Perhaps the most iconic and most enduring in our history is the one taken by Commander Frank Borman, Command Module Pilot Jim Lovell, and Lunar Module Pilot William Anders while aboard the Apollo 8 in 1968. Called “Earthrise,” it was the Earth looming in the moon’s horizon—an awe-inspiring reminder of our place in the universe.
One astronaut’s quest to deepen our relationship with space and life
In the grander scheme of things, to see our beloved planet from above is one of the most visually arresting experiences we could ever have. Now, thanks to Col. Chris Hadfield, former commander of the International Space Station, we have 45,000 breathtaking images of the earth, all of which he took during his space flight around the world.
He came to fame when he started sharing these pictures in his Twitter account, beaming them to us together with bite-sized thoughts, errant observations about our existence that toe the line towards the philosophical. In an interview, he muses about his time outside our atmosphere: “…[T]his is a glimpse into an understanding of ourselves that no one has seen. I found it overpoweringly visual…The textures and colours of the world are constantly changing, and a whole continent is rolling by next to you, while this huge gold and silver and white spaceship is there in your hand, and if you just look behind it, there’s the whole universe. Infinity.”
A library of space sounds: recordings of fullness and emptiness
One of the most grounding things in two recent films, Gravity by Alfonso Cuaron and Interstellar by Christopher Nolan, is the character of sound. Its very presence and absence carries the weight of the experience to another level, making us grip our seats. We are riveted, and we suspend our disbelief, fully giving ourselves over to the telling of how it is. The fantastic cinematography deserves praise, but so does the whole body of sound.

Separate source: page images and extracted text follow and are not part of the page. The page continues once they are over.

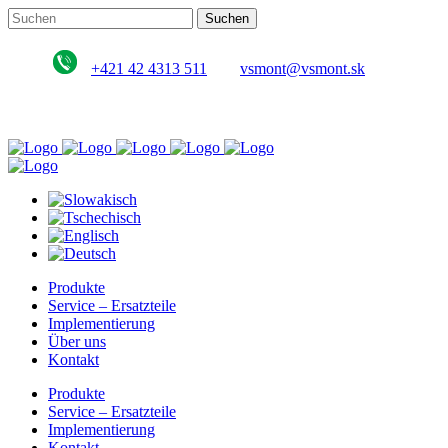
+421 42 4313 511
vsmont@vsmont.sk
Produkte
Service – Ersatzteile
Implementierung
Über uns
Kontakt
Produkte
Service – Ersatzteile
Implementierung
Kontakt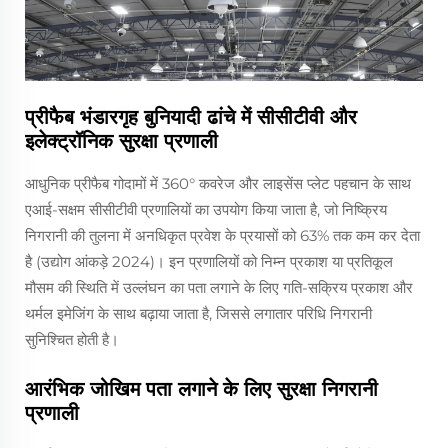
प्रीफैब भंडारगृह बुनियादी ढांचे में सीसीटीवी और
इलेक्ट्रॉनिक सुरक्षा प्रणाली
आधुनिक प्रीफैब गोदामों में 360° कवरेज और लाइसेंस प्लेट पहचान के साथ
एआई-सक्षम सीसीटीवी प्रणालियों का उपयोग किया जाता है, जो निष्क्रिय
निगरानी की तुलना में अनधिकृत प्रवेश के प्रयासों को 63% तक कम कर देता
है (उद्योग आंकड़े 2024)। इन प्रणालियों को निम्न प्रकाश या प्रतिकूल
मौसम की स्थिति में उल्लंघन का पता लगाने के लिए गति-सक्रिय प्रकाश और
थर्मल इमेजिंग के साथ बढ़ाया जाता है, जिससे लगातार परिधि निगरानी
सुनिश्चित होती है।
आरंभिक जोखिम पता लगाने के लिए सुरक्षा निगरानी
प्रणाली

Today though, there is no need to recreate what reverberations must have been like—if there was any—in the deep and dark recesses of space. NASA’s generosity is such that they have shared a massive library of space sounds to anyone willing to listen. This openness ultimately conveys an investment towards documenting the whole story of our humanity—from the momentous recording of “One giant leap for mankind” to the historical and heart-stopping clip of “Houston, we’ve had a problem.”
Peter Kirn of Create Digital Music was excited to explore the archive, which includes “rocket sounds, the chirps of satellites and equipment, lightning on Jupiter, interstellar plasma and radio emissions.” Elsewhere, specifically in Audioboom (AIM:BOOM), an audio platform devoted to the spoken word, other users have also uploaded their own recordings of space-related sounds, like this one of space shuttle launch.

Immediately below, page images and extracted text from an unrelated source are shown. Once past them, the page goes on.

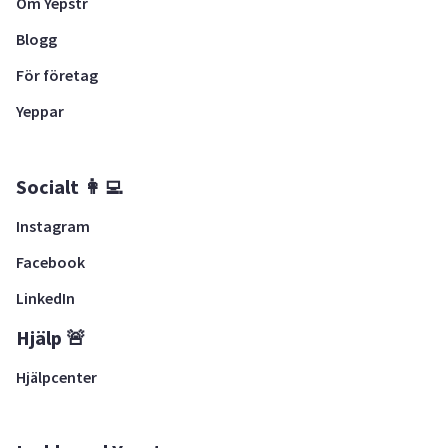
Om Yepstr
Blogg
För företag
Yeppar
Socialt 👩‍💻
Instagram
Facebook
LinkedIn
Hjälp 🚨
Hjälpcenter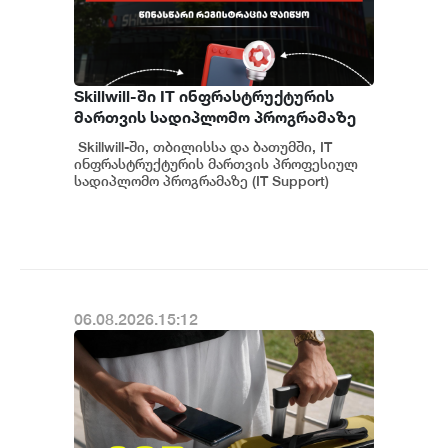
Skillwill-ში IT ინფრასტრუქტურის
მართვის სადიპლომო პროგრამაზე
წინასწარი რეგისტრაცია დაიწყო
Skillwill-ში, თბილისსა და ბათუმში, IT
ინფრასტრუქტურის მართვის პროფესიულ
სადიპლომო პროგრამაზე (IT Support)
წინასწარი რეგისტრაცია გამოცხადდა....
06.08.2026.15:12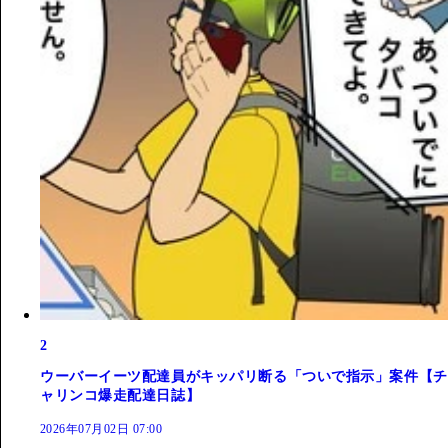
2
ウーバーイーツ配達員がキッパリ断る「ついで指示」案件【チ
ャリンコ爆走配達日誌】
2026年07月02日 07:00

Whether for remixing, or art projects, or just a simple appreciation of human achievement, sound proves to be an integral part of the space experience.
How technology evolves upon human connection, and vice versa
By the end of Col. Hadfield’s space missions, the way he saw the world has profoundly changed: “I’ve had a chance to see something that is way outside everybody else’s frame of reference and gives a perspective that is very different from everyone else’s. So how do you then rationalise that with the rest of your life?”

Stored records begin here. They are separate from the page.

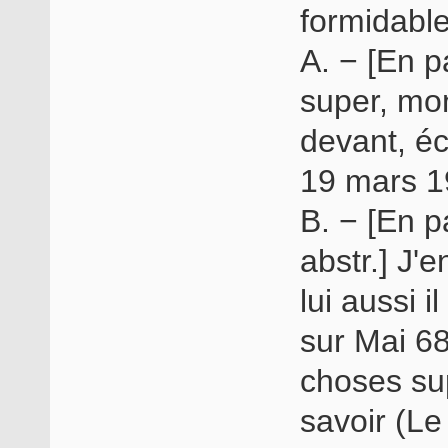
formidabl
A. − [En p
super, mon
devant, é
19 mars 19
B. − [En p
abstr.] J'e
lui aussi i
sur Mai 68
choses sup
savoir (Le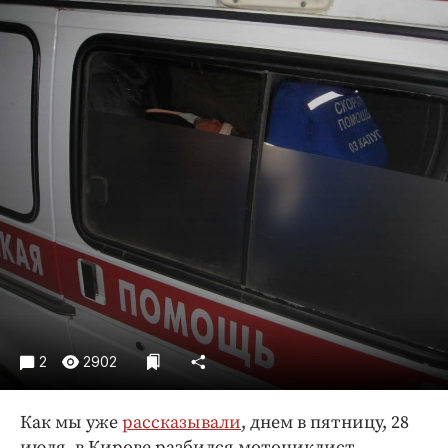
Криминал
Культура
Недвижимость и ЖКХ
Образование
Общество
Погода
Праздники
Происшествия
Спорт
Экономика и бизнес
ПРОЕКТЫ
Блоги
2
2902
Издания
Как мы уже
рассказывали
, днем в пятницу, 28
Медиаперсона
июля, в Кирове разбился мотоциклист.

Kevin Fong, director of University College London’s centre for space medicine, says of the changing times: “We’ve seen a transition, a breaking down of the barriers, between people who experience space and those who want to experience space vicariously.”
Our constantly evolving technology, for all its flaws, has made possible for us to go further out there than we’ve ever been. Perhaps it’s not too much of a reach to say that the journey has to be made so that we can eventually find our way back home.